Integrating transcriptome and metabolome to reveal the characteristics of gene expression profiles and metabolite changes of sorghum in response to cadmium treatment

Lixi DengYinhua ChenYanlin AnFeng ZhangPing ZhouChenghong MouYuyu Chen^*

• Moutai Institute, Renhuai, China

Introduction: Sorghum is one of the most important grain crops and industrial crops, and its planting environment is at risk of heavy metal pollution such as cadmium. However, the gene expression characteristics and changes in metabolic flux of sorghum in response to cadmium stress still need to be further revealed.

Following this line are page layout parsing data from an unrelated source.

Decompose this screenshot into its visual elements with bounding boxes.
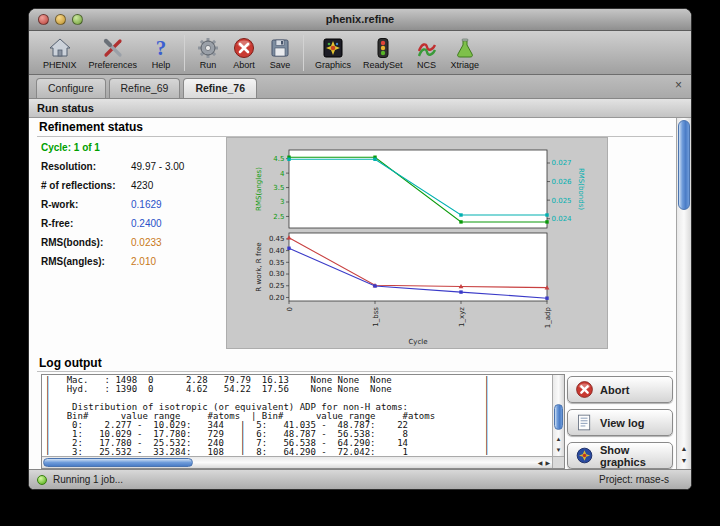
tab-refine-69[interactable]: Refine_69 — [109, 78, 181, 98]
scroll-left-icon[interactable]: ◀ — [538, 459, 543, 466]
title-bar[interactable]: phenix.refine — [29, 9, 691, 31]
log-scrollbar-arrows[interactable]: ◀▶ — [538, 457, 550, 468]
svg-text:1_adp: 1_adp — [544, 306, 552, 328]
toolbar-help-button[interactable]: ? Help — [143, 34, 179, 71]
toolbar-separator — [303, 35, 304, 71]
toolbar-ncs-button[interactable]: NCS — [409, 34, 445, 71]
log-horizontal-scrollbar-thumb[interactable] — [43, 458, 193, 467]
toolbar-run-button[interactable]: Run — [190, 34, 226, 71]
log-scrollbar-arrows[interactable]: ▲▼ — [553, 432, 564, 456]
scroll-down-icon[interactable]: ▼ — [556, 445, 562, 456]
save-floppy-icon — [268, 35, 292, 60]
run-status-panel: Refinement status Cycle: 1 of 1 Resoluti… — [29, 118, 691, 469]
running-status-text: Running 1 job... — [53, 474, 123, 485]
toolbar-abort-button[interactable]: Abort — [226, 34, 262, 71]
stat-resolution: Resolution:49.97 - 3.00 — [41, 157, 184, 176]
content-scrollbar-arrows[interactable]: ▲▼ — [677, 443, 691, 467]
project-name-text: Project: rnase-s — [599, 474, 669, 485]
stat-reflections: # of reflections:4230 — [41, 176, 184, 195]
refinement-stats: Cycle: 1 of 1 Resolution:49.97 - 3.00 # … — [41, 138, 184, 271]
screenshot-stage: phenix.refine PHENIX Preferences ? Help — [0, 0, 720, 526]
toolbar-phenix-button[interactable]: PHENIX — [37, 34, 83, 71]
toolbar-readyset-button[interactable]: ReadySet — [357, 34, 409, 71]
abort-red-x-icon — [575, 380, 594, 399]
toolbar-save-button[interactable]: Save — [262, 34, 298, 71]
content-vertical-scrollbar[interactable]: ▲▼ — [676, 118, 691, 469]
graphics-icon — [321, 35, 345, 60]
svg-text:0.25: 0.25 — [269, 282, 285, 290]
stat-value: 0.2400 — [131, 218, 162, 229]
stat-value: 0.0233 — [131, 237, 162, 248]
running-status-icon — [37, 475, 47, 485]
tab-bar: Configure Refine_69 Refine_76 × — [29, 75, 691, 99]
stat-r-work: R-work:0.1629 — [41, 195, 184, 214]
preferences-tools-icon — [101, 35, 125, 60]
scroll-down-icon[interactable]: ▼ — [681, 455, 688, 467]
svg-text:4: 4 — [280, 170, 285, 178]
stat-label: RMS(bonds): — [41, 233, 131, 252]
log-vertical-scrollbar[interactable]: ▲▼ — [552, 375, 564, 456]
chart-svg: 2.533.544.50.0240.0250.0260.027RMS(angle… — [227, 138, 609, 350]
stat-r-free: R-free:0.2400 — [41, 214, 184, 233]
action-buttons: Abort View log Show graphics — [567, 376, 673, 469]
close-window-button[interactable] — [38, 14, 49, 25]
toolbar-preferences-button[interactable]: Preferences — [83, 34, 144, 71]
toolbar-label: PHENIX — [43, 60, 77, 70]
svg-text:0.024: 0.024 — [552, 215, 573, 223]
stat-rms-angles: RMS(angles):2.010 — [41, 252, 184, 271]
svg-text:0.45: 0.45 — [269, 235, 285, 243]
minimize-window-button[interactable] — [55, 14, 66, 25]
toolbar-xtriage-button[interactable]: Xtriage — [445, 34, 486, 71]
toolbar-label: Preferences — [89, 60, 138, 70]
scrollbar-corner — [552, 456, 564, 468]
stat-value: 0.1629 — [131, 199, 162, 210]
stat-value: 49.97 - 3.00 — [131, 161, 184, 172]
svg-text:RMS(angles): RMS(angles) — [255, 167, 263, 211]
svg-text:0.025: 0.025 — [552, 197, 572, 205]
log-horizontal-scrollbar[interactable]: ◀▶ — [42, 456, 552, 468]
svg-text:0.027: 0.027 — [552, 159, 572, 167]
window-title: phenix.refine — [29, 9, 691, 30]
log-output-box[interactable]: | Mac. : 1498 0 2.28 79.79 16.13 None No… — [41, 374, 565, 469]
view-log-button[interactable]: View log — [567, 409, 673, 436]
abort-red-x-icon — [232, 35, 256, 60]
log-output-text: | Mac. : 1498 0 2.28 79.79 16.13 None No… — [43, 375, 551, 455]
svg-text:3.5: 3.5 — [273, 184, 284, 192]
stat-value: 4230 — [131, 180, 153, 191]
scroll-up-icon[interactable]: ▲ — [556, 434, 562, 445]
svg-text:1_bss: 1_bss — [372, 307, 380, 327]
toolbar-label: Help — [152, 60, 171, 70]
tab-configure[interactable]: Configure — [36, 78, 106, 98]
show-graphics-icon — [575, 446, 594, 465]
stat-value: 2.010 — [131, 256, 156, 267]
svg-text:0: 0 — [286, 307, 294, 311]
toolbar-label: Save — [270, 60, 291, 70]
toolbar-label: NCS — [417, 60, 436, 70]
abort-button[interactable]: Abort — [567, 376, 673, 403]
svg-text:2.5: 2.5 — [273, 213, 284, 221]
scroll-up-icon[interactable]: ▲ — [681, 443, 688, 455]
run-status-header: Run status — [29, 99, 691, 118]
zoom-window-button[interactable] — [72, 14, 83, 25]
svg-text:4.5: 4.5 — [273, 155, 284, 163]
tab-close-icon[interactable]: × — [675, 79, 682, 91]
show-graphics-button[interactable]: Show graphics — [567, 442, 673, 469]
log-vertical-scrollbar-thumb[interactable] — [554, 404, 563, 430]
stat-label: RMS(angles): — [41, 252, 131, 271]
svg-text:0.20: 0.20 — [269, 294, 285, 302]
cycle-status: Cycle: 1 of 1 — [41, 138, 184, 157]
divider — [37, 371, 673, 372]
log-output-heading: Log output — [39, 356, 102, 370]
stat-label: R-free: — [41, 214, 131, 233]
toolbar-label: ReadySet — [363, 60, 403, 70]
scroll-right-icon[interactable]: ▶ — [545, 459, 550, 466]
stat-label: Resolution: — [41, 157, 131, 176]
view-log-document-icon — [575, 413, 594, 432]
toolbar-separator — [184, 35, 185, 71]
refinement-progress-chart: 2.533.544.50.0240.0250.0260.027RMS(angle… — [226, 137, 608, 349]
phenix-home-icon — [48, 35, 72, 60]
toolbar-graphics-button[interactable]: Graphics — [309, 34, 357, 71]
svg-text:0.026: 0.026 — [552, 178, 573, 186]
content-scrollbar-thumb[interactable] — [678, 120, 690, 210]
tab-refine-76[interactable]: Refine_76 — [183, 78, 257, 98]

Methods: The glutinous sorghum variety "HongYingZi" was treated with 200 μM of cadmium acetate, and samples were collected at a total of eight time points (including the control group and 3h, 6h, 9h, 12h, 24h, 48h, and 72h after treatment) for transcriptome sequencing. The original sequencing data was filtered, aligned, assembled for transcripts, and identified for differentially expressed genes using software such as fastp, Hisat2, StringTie, and DEGseq. Meanwhile, UPLC-MS/MS was used to detect metabolites in all samples. Co-expression analysis was performed using the WGCNA R package, and the expression levels of related genes were verified by qRT-PCR. Results: In this study, transcriptome sequencing and metabolome analysis were performed on sorghum samples treated with cadmium. The results showed that a total of 2,299 differentially expressed genes were identified among different samples, including important transcription factors such as AP2/ERF, bHLH and MYB-related families. Although the number of differential genes among different groups varied greatly from 171 (CK vs TM3h) to 1,410 (CK vs TM9h), these differential genes were mainly significantly enriched in pathways such as metabolic pathways, arachidonic acid metabolism, and starch and sucrose metabolism. Meanwhile, metabolome detection identified 4,656 metabolites in 21 major categories. Although the total content of metabolites showed no significant difference among different samples, 68 amino acids and their derivatives, 16 flavonoids, 21 alkaloids, 92 organic acids and other differential metabolites were identified. Twelve gene modules related to amino acid content were identified through WGCNA analysis. qRT-PCR analysis showed that the expression levels of these genes were highly consistent with the transcriptome results. Discussion: Our research reveals the gene expression profiles and metabolite change characteristics of glutinous sorghum in response to cadmium treatment, which provided data support and new insights for further revealing the genetic mechanism and metabolic flux basis of sorghum in response to cadmium.